# 24® Game Classroom Activities

#### Activity—Grouping skills

**Editions used: Add/Subtract; Multiply/Divide; Fractions Primer (2 Dot and 3 Dot cards)**

The example below uses a Multiply/Divide 2 Dot card. (You can do this activity with Add/Subtract cards, using only addition and subtraction.) The purpose of this activity is to encourage students to practice grouping skills.

Select a card and draw the two wheels and the target number on the board. Ask a student to choose a wheel, then choose two numbers from that wheel. Write the two numbers on the board four times, with a space for the operation sign.

Example: The numbers 8 and 2 are chosen from the left wheel.

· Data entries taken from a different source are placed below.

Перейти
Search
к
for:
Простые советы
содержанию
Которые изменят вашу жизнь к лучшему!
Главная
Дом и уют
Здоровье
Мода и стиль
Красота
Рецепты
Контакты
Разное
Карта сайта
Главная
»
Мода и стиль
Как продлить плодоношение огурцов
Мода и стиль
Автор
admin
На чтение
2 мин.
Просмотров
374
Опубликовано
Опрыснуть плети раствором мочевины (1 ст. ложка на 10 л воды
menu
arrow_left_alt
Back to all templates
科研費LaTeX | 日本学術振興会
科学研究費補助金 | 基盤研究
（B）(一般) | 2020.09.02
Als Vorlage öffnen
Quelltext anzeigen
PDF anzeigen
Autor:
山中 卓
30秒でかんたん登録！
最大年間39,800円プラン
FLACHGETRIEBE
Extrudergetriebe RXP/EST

Ask: What operations can I use?

Ask: What will be the answer for the first equation?

8 + 2 = 10

8 – 2 = 6

Change the 8 to a 7.

8 x 2 = 16

8 ÷ 2 = 4

Ask: With the 10 we made, and with the number 7 remaining on the wheel, can we make a 5? (No.) Let’s try another equation.

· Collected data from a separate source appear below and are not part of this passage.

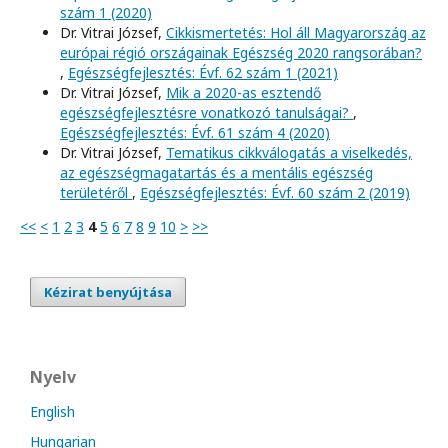
szám 1 (2020)
Dr. Vitrai József,
Cikkismertetés: Hol áll Magyarország az
európai régió országainak Egészség 2020 rangsorában?
,
Egészségfejlesztés: Évf. 62 szám 1 (2021)
Dr. Vitrai József,
Mik a 2020-as esztendő
egészségfejlesztésre vonatkozó tanulságai?
,
Egészségfejlesztés: Évf. 61 szám 4 (2020)
Dr. Vitrai József,
Tematikus cikkválogatás a viselkedés,
az egészségmagatartás és a mentális egészség
területéről
,
Egészségfejlesztés: Évf. 60 szám 2 (2019)
<<
<
1
2
3
4
5
6
7
8
9
10
>
>>
Kézirat benyújtása
Nyelv
English
Hungarian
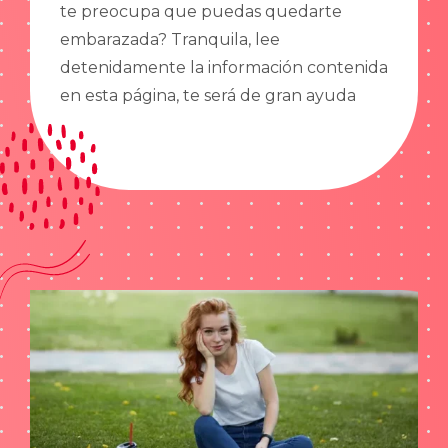
te preocupa que puedas quedarte
embarazada? Tranquila, lee
detenidamente la información contenida
en esta página, te será de gran ayuda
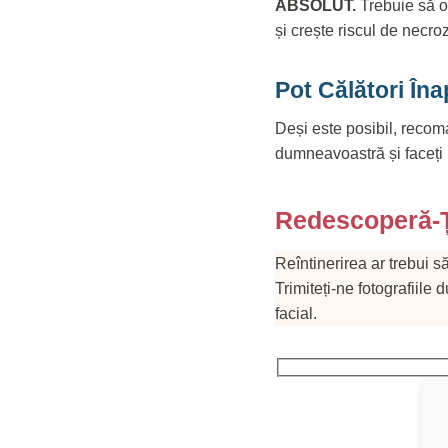
ABSOLUT.
Trebuie să op
și crește riscul de necroz
Pot Călători În
Deși este posibil, recom
dumneavoastră și faceți 
Redescoperă-Ț
Reîntinerirea ar trebui s
Trimiteți-ne fotografiile
facial.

Ask: With the 6 we made, and the number 7 remaining on the wheel, can we make a 5? (No.) Let’s try another equation.

Ask: With the 16 we made, and with the number 7 remaining on the wheel, can we make a 5? (No.) Let’s try the another equation.

Ask: With the 4 we made, and the number 7 remaining on the wheel, can we make a 5? (No.) Because those equations did not work, let’s try two other numbers on this wheel.

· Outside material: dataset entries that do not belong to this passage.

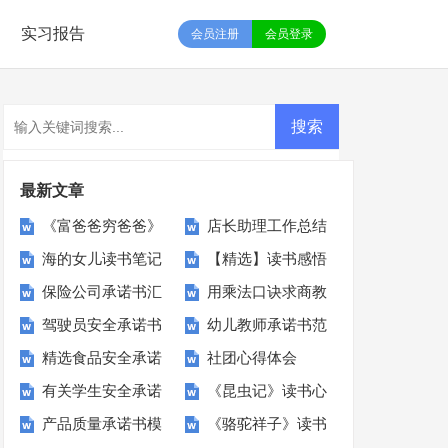
实习报告
会员注册
会员登录
最新文章
《富爸爸穷爸爸》
店长助理工作总结
海的女儿读书笔记
【精选】读书感悟
读书心得
保险公司承诺书汇
用乘法口诀求商教
15篇
的作文6篇
驾驶员安全承诺书
幼儿教师承诺书范
编15篇
学反思
精选食品安全承诺
社团心得体会
范文集锦9篇
文汇总五篇
有关学生安全承诺
《昆虫记》读书心
书模板锦集七篇
产品质量承诺书模
《骆驼祥子》读书
书模板集合十篇
得通用15篇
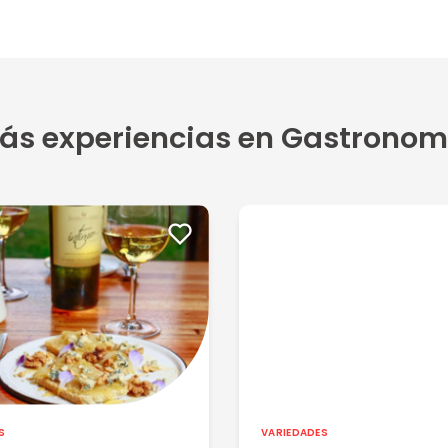
 estr...
5
ás experiencias en Gastronom
S
VARIEDADES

When doing this activity with Multiply/Divide Primer cards, have the class cycle through all the pairs of numbers on one wheel before moving on to the other wheel. Then, repeat the activity using two numbers from the other wheel.

Example:

4 + 2 = 6

4 – 2 = 2

4 x 2 = 8

4 ÷ 2 = 2

Ask: With the 6 we made, and with the 10 remaining on the wheel, can we make a 5? (No.) Let’s try another equation.

Ask: With the 2 and the 10 remaining on the wheel, can we make a 5? (Yes.) Someone tell me how.

10 ÷ 2 = 5

Ask: Can someone tell me all the steps to solve this card?

4 – 2 = 2 10 ÷ 2 = 5

NOTE: Sometimes students will pick the correct answer first and it will not be necessary to work through different equations. However, it is recommended that students see at least one example where producing many equations must be attempted to obtain a correct answer. Cycling through the possibilities helps students begin to recognize patterns. This process helps students learn to eliminate combinations that will not work because the number created is too large, too small, or in the case of a division problem, does not divide evenly. Encourage students to discuss (or write about) unrealistic answers and why they do not need to be considered.